Mit dem Transport ins berüchtigte Lefortowo-Gefängnis in Moskau beginnt eine neue und düstere Phase. Der Vorwurf des Landesverrats schwebt über ihm, mit potenziellen Strafen von bis zu lebenslänglich. Trotz der Bedrohung wird Moyzhes zunächst nicht schlecht behandelt. Er erhält sogar Kaffee und Kontaktmöglichkeiten. Dennoch bleibt die Ungewissheit quälend.

Nach der ersten Zeit in Einzelhaft wird er in eine Zelle mit einem anderen Insassen verlegt. Der Austausch mit diesem Mithäftling gibt ihm den nötigen Halt. "Du wirst das überstehen", sagt der psychologisch erfahrene Gefangene, der selbst lange Zeit im Gefängnis verbracht hat.

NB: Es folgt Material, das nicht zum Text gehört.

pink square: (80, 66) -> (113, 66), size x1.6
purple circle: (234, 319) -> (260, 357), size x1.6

Ein geopolitisches Schachspiel

Rascher Hafterlass und er erkennt bald die Mechanismen eines geopolitischen Spieles. Nachdem er in einen abgelegenen Trakt verlegt wurde, steht der Gefangenenaustausch auf dem Plan. Der Kreml will einen in Deutschland inhaftierten Täter freilassen, während die USA und Deutschland unter Druck stehen. Moyzhes wird zur Schlüsselfigur in diesem komplexen Austauschspiel.

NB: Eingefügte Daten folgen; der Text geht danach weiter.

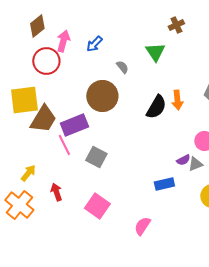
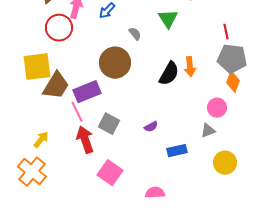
purple semicircle: (183, 160) -> (151, 127), moved
red arrow: (56, 192) -> (85, 140), moved, size x1.5
pink semicircle: (142, 226) -> (155, 193), turned 54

Moyzhes ist kein unpolitischer Mensch, doch sein Hauptaugenmerk liegt auf der Verbesserung der Mobilität in seiner Heimat. Er hat die Veloorganisation „Let’s Go“ ins Leben gerufen, die sich mit den alltäglichen Verkehrsproblemen auseinandersetzt und dabei Erfahrungen sammelt, die auf die Herausforderungen der Zivilgesellschaft in Russland hinweisen.

„Demokratische“ Strukturen sind rar

Die Demokratie ist im russischen Kontext ein ungewohntes Konzept, wie Moyzhes aus eigener Erfahrung weiß. In der patriarchalisch geführten Gesellschaft haben tragfähige zivilgesellschaftliche Strukturen kaum Fuß gefasst. In den letzten dreißig Jahren hat sich das Land in eine autoritär regierte Militärmacht verwandelt, in der der Geheimdienst jeden Einzelnen überwacht und einschüchtert.

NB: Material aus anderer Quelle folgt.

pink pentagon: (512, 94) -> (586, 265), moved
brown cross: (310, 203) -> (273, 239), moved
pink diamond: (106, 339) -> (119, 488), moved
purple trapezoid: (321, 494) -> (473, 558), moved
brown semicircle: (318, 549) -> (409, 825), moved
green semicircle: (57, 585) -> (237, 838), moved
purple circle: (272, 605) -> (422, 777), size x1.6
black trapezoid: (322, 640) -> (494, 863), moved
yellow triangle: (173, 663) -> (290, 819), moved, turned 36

„Trotz der drückenden Umstände gebe ich die Hoffnung nicht auf“, erklärt Moyzhes, der sich mit seinen Wurzeln in St. Petersburg verbunden fühlt. „Ich habe die ersten zehn Jahre meines Lebens hier verbracht, bevor ich mit meinen Eltern nach Köln zog. Ein Regimewechsel erscheint zwar unwahrscheinlich, aber vielleicht erleben wir eines Tages eine Wende wie im Tauwetter der alten Sowjetunion.“

Die Geschichte von German Moyzhes ist nicht nur ein beeindruckender Bericht über Mut und Widerstandsfähigkeit, sondern auch ein Spiegelbild der komplexen politischen und sozialen Herausforderungen, mit denen Russland heute konfrontiert ist. Sein Schicksal verdeutlicht die Bedeutung einer starken Zivilgesellschaft und die anhaltende Sehnsucht nach Freiheit.